[RECORDS SUPPLIED Boundary: Start]

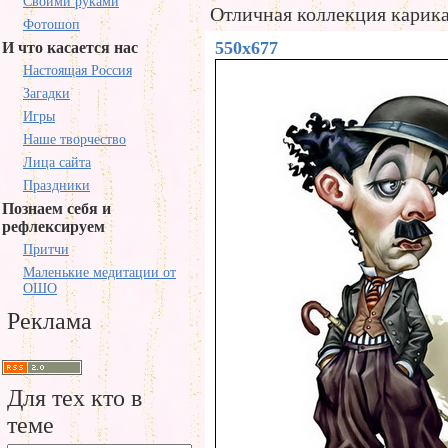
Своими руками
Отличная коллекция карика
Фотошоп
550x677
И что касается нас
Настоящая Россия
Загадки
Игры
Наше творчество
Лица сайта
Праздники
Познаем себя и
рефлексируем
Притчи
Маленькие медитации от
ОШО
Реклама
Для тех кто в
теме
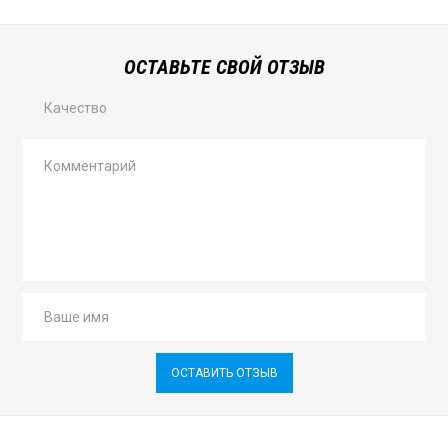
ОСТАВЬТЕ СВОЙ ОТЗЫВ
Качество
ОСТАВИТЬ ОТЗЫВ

[RECORDS SUPPLIED Boundary: End]

- _ABOUT THIS TASK_
Show me every line in the data above that includes "ОТЗЫВ".

- _RESULT OF THIS TASK_
ОСТАВЬТЕ СВОЙ ОТЗЫВ
ОСТАВИТЬ ОТЗЫВ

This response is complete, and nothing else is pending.